General partners that have a 10.2 percent higher internal rate of return than their peers are more likely to conform to standardized reporting template requests that provide more information to limited partners, according to a survey by eFront, an alternative investment management software company.
LPs increasingly have been asking GPs to provide reporting templates which generally go into further detail about the management company’s staff, fees, how valuations are determined and more.
One possible reason for this is firms with good performance are more likely to be willing to report to their LPs since it will show them in a good light, especially when compared with their peers. Firms with less positive returns might not be as forthcoming.

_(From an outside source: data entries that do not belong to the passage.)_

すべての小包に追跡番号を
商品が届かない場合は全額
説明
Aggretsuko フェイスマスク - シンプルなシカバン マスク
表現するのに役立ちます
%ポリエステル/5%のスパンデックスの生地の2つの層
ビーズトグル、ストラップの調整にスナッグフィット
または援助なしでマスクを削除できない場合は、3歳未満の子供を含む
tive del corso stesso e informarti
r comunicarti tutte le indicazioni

Blinn Cirella, the chief financial officer of Saw Mill Capital, says her firm is obliged to to report performance to investors at least twice a year. “So, if you have not-so-good returns then you would likely try to limit reporting to those two times only,” she told sister publication pfm. “If your returns are good, you would of course be happy to report as frequently as possible.”

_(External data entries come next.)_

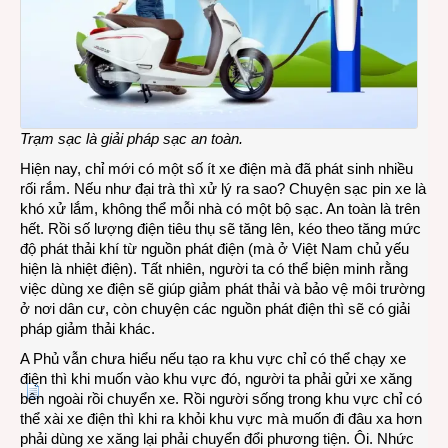
Trạm sạc là giải pháp sạc an toàn.
Hiện nay, chỉ mới có một số ít xe điện mà đã phát sinh nhiều
rối rắm. Nếu như đại trà thì xử lý ra sao? Chuyện sạc pin xe là
khó xử lắm, không thể mỗi nhà có một bộ sạc. An toàn là trên
hết. Rồi số lượng điện tiêu thụ sẽ tăng lên, kéo theo tăng mức
độ phát thải khí từ nguồn phát điện (mà ở Việt Nam chủ yếu
hiện là nhiệt điện). Tất nhiên, người ta có thể biện minh rằng
việc dùng xe điện sẽ giúp giảm phát thải và bảo vệ môi trường
ở nơi dân cư, còn chuyện các nguồn phát điện thì sẽ có giải
pháp giảm thải khác.
A Phủ vẫn chưa hiểu nếu tạo ra khu vực chỉ có thể chạy xe
điện thì khi muốn vào khu vực đó, người ta phải gửi xe xăng
bên ngoài rồi chuyển xe. Rồi người sống trong khu vực chỉ có
thể xài xe điện thì khi ra khỏi khu vực mà muốn đi đâu xa hơn
phải dùng xe xăng lại phải chuyển đổi phương tiện. Ôi. Nhức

LPs with more assets under management are more likely to have GPs conform to their reporting demands than LPs with lower AUM. LPs with more than 70 percent of their GPs conforming to templates have an average AUM of almost $30 billion, compared with $22 billion for those with less than 70 percent of GPs conforming, according to the survey.
This is something that is “absolutely” common in the industry, Cirella says.
Transparency or a lack thereof when it comes to reporting has been a growing concern among investors, and could be hurting the private funds industry, a topic discussed at the British Private Equity and Venture Capital Association’s annual conference in October.
This story and headline have been amended to show that GPs with higher IRRs are more likely to conform to standardized reporting template requests.